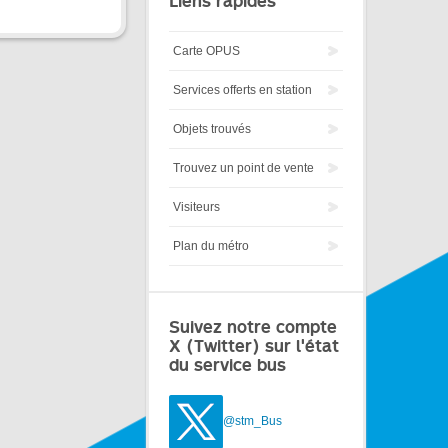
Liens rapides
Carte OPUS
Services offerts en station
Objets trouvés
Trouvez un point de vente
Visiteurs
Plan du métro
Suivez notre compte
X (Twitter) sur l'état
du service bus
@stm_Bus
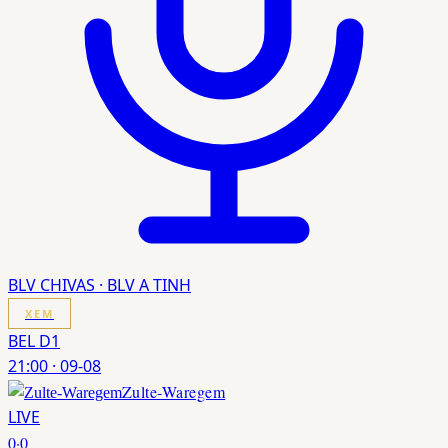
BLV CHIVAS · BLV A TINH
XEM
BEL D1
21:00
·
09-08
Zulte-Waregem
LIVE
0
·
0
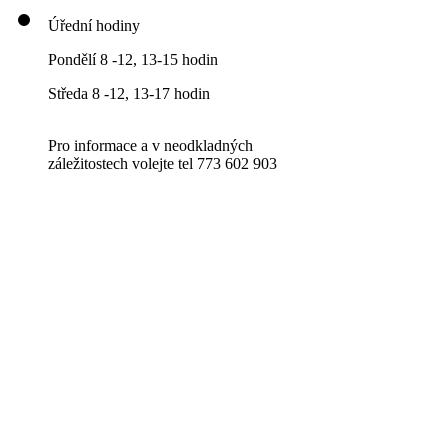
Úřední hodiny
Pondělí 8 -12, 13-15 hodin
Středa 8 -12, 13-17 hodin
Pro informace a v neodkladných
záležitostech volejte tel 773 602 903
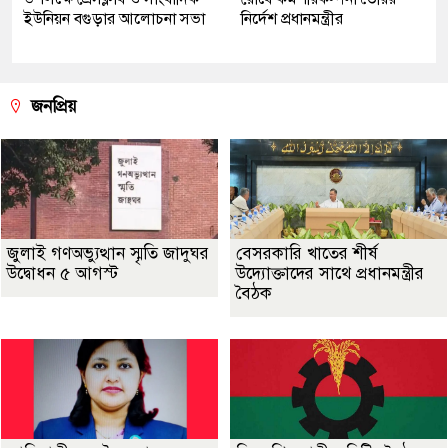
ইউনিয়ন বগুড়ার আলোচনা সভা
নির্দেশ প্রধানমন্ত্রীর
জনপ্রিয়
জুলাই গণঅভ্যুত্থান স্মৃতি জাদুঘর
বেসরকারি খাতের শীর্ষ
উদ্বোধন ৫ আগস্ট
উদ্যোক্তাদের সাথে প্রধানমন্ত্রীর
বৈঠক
───
> **INSTRUCTIONS TO FOLLOW**
Quote the data exactly, leaving every image out of the copy.

> **FINISHED EXERCISE**
Liens rapides
Carte OPUS
Services offerts en station
Objets trouvés
Trouvez un point de vente
Visiteurs
Plan du métro
Suivez notre compte
X (Twitter) sur l'état
du service bus
@stm_Bus
BLV CHIVAS · BLV A TINH
XEM
BEL D1
21:00
·
09-08
Zulte-Waregem
LIVE
0
·
0
Úřední hodiny
Pondělí 8 -12, 13-15 hodin
Středa 8 -12, 13-17 hodin
Pro informace a v neodkladných
záležitostech volejte tel 773 602 903
ইউনিয়ন বগুড়ার আলোচনা সভা
নির্দেশ প্রধানমন্ত্রীর
জনপ্রিয়
জুলাই গণঅভ্যুত্থান স্মৃতি জাদুঘর
বেসরকারি খাতের শীর্ষ
উদ্বোধন ৫ আগস্ট
উদ্যোক্তাদের সাথে প্রধানমন্ত্রীর
বৈঠক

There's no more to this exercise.